2017 yılında Mersin Kent konseyindeydim. Mersin’i keşfet , diye Mersin Büyükşehir Doğan Haber gurubunu Mersin’de ağırlamıştı. Bizler bütün ilçeleri davet ederek kentimizi tanıtmıştık. Oradaki gözlemlerimiz doğrultusunda Tarsus’un tarihiyle ve 9000 yıldır devam eden kent yaşamı ve gıda mirasıyla öne çıkması gerekliliğiydi.  Çünkü Tarsus’ta komşu kentlerin tersine hem arkeoloji mirası, hem de yöresel geleneksel yöntemler ile üretilen artizan ürünler var. Doğru tanıtım olmadığı için sadece küçük bir gurup biliyor ve faydalanıyor.  Tarsus Kent Konseyi ile saha çalışması yapıldı. Tarsus’ta yenilen içilen gıdalar bir dosya haline getirildi. Bu çalışma ile Tarsus Mersin ilinin Turizmde lokomotifi olabilir ve gelirini artırabilir inancı yükseldi. Ülkemizde ki turizm gelir dağılımına baktık. Ürgüp- Nevşehir örneği bize ilham verdi. O zaman ki adıyla Gazi Üniversitesi hocaları, Şimdilerde galiba üniversite ikiye ayrıldı ve adları değişti. Projede ismi geçen Gazi olduğu için onu kullanmaya devam edeceğim ve Doç. Dr. Ece Konaklıoğlu’nu davet ettik. Mersin Üniversitesi ve Tarsus Kent Konseyi ortaklığında bir alan çalışması yapıldı. Bizim yol haritamız çıktı.

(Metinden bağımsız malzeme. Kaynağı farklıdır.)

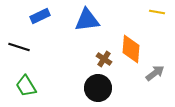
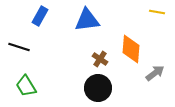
blue rectangle: rotated 36 degrees counterclockwise
brown cross: moved 4 px left
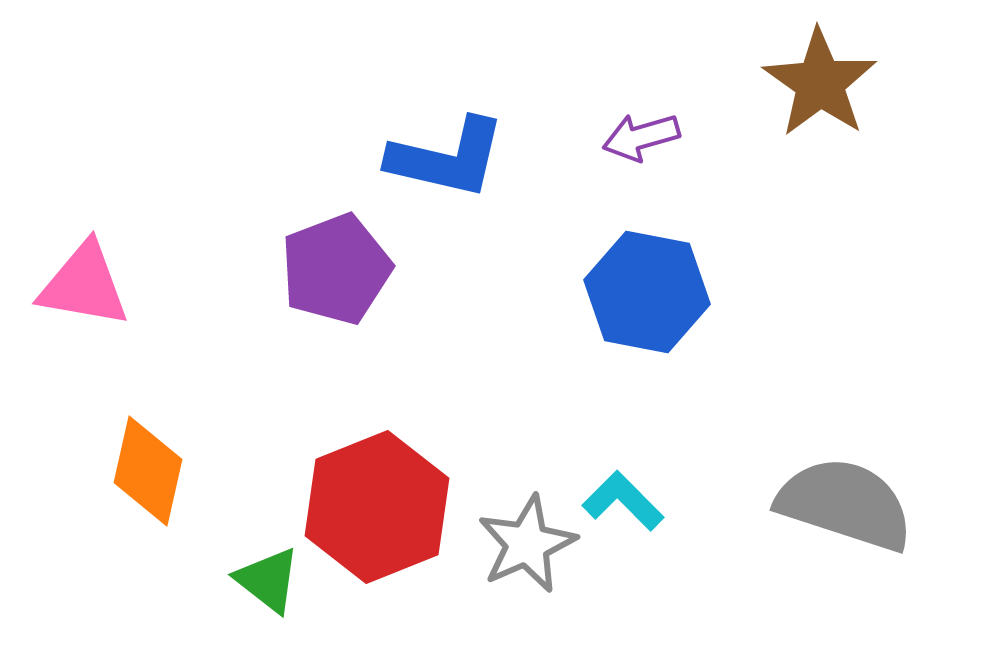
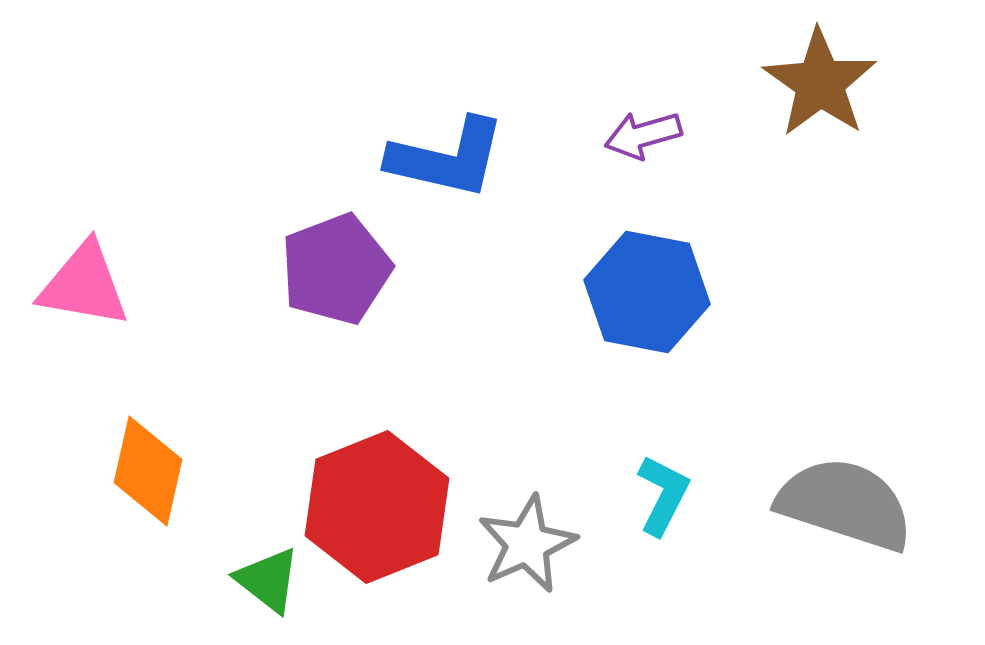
purple arrow: moved 2 px right, 2 px up
cyan L-shape: moved 40 px right, 6 px up; rotated 72 degrees clockwise
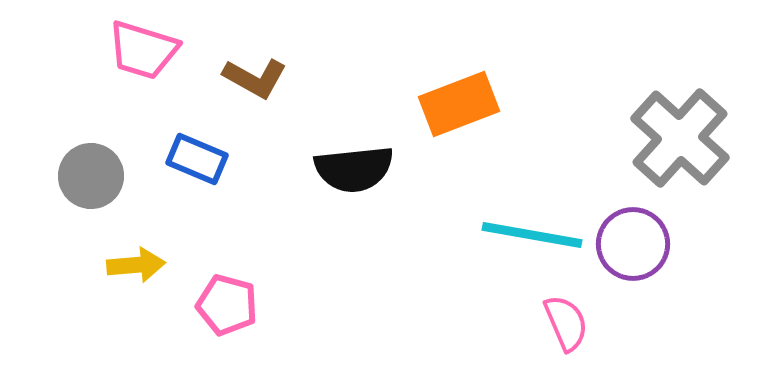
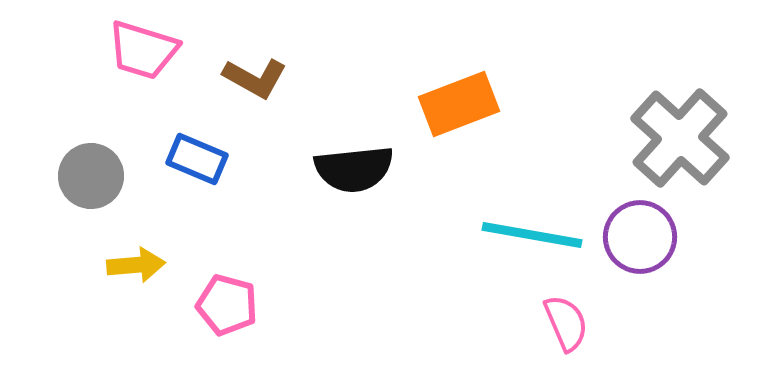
purple circle: moved 7 px right, 7 px up
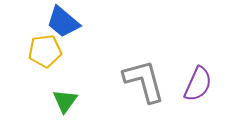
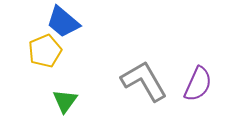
yellow pentagon: rotated 16 degrees counterclockwise
gray L-shape: rotated 15 degrees counterclockwise
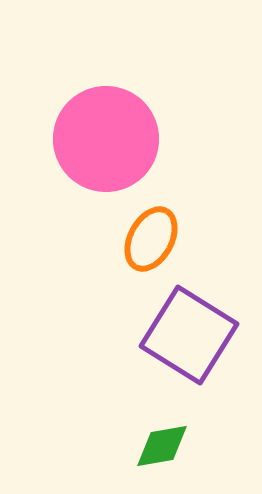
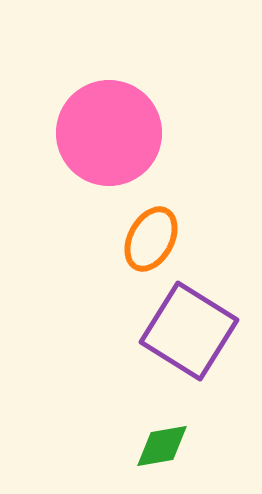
pink circle: moved 3 px right, 6 px up
purple square: moved 4 px up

O gün bugündür Tarsus’un Gastronomi Kenti olması için Tarsus Belediyesi ve Tarsus Ticaret Sanayi Odası, Tarsus Ticaret Borsası, Tarsus Ziraat Odası ortaklığında çalışıyoruz.  Tarsus Slow Food Yeryüzü Pazarını kurduk. Tarladan, Çatala bütün izlerini takip edebileceğiniz yöresel ve yerel ürünler satılıyor.  Slow Food Vakfının uluslararası yayınladığı kıstasların Üç ayağı var. 1- Biyo çeşitliliği  2- Eğitim 3-Savunma.  Ürünler yörenin biyo çeşitliliğini koruyan ve toprağa, suya havaya zarar vermeyecek şekilde yetiştiriliyor. Geleneksel yöntemler ile üretiliyor ve paketleniyor. Plastik ve benzeri ürünler kullanılmıyor ve satılmıyor. Pazardan aldığım gıdaları tüketirken doğaya zarar vermeden yemenin mutluluğunu hissediyorum. Üreticiler her hafta yeni bir konu ile eğitim alıyorlar. Bu sayede satış yaparken hem ürünlerini hem de arkasında yatan felsefeyi anlatabiliyorlar. Pazarın İklim Değişikliği ve Çevreyi koruması duruşu ile ulusal ve uluslararası tanınırlığı arttı. Dünyada ki 70. Pazar. 77 Pazar arasında örnek Pazar konumuna geldi. Gururluyuz. Sizlerin de desteğini bekliyoruz.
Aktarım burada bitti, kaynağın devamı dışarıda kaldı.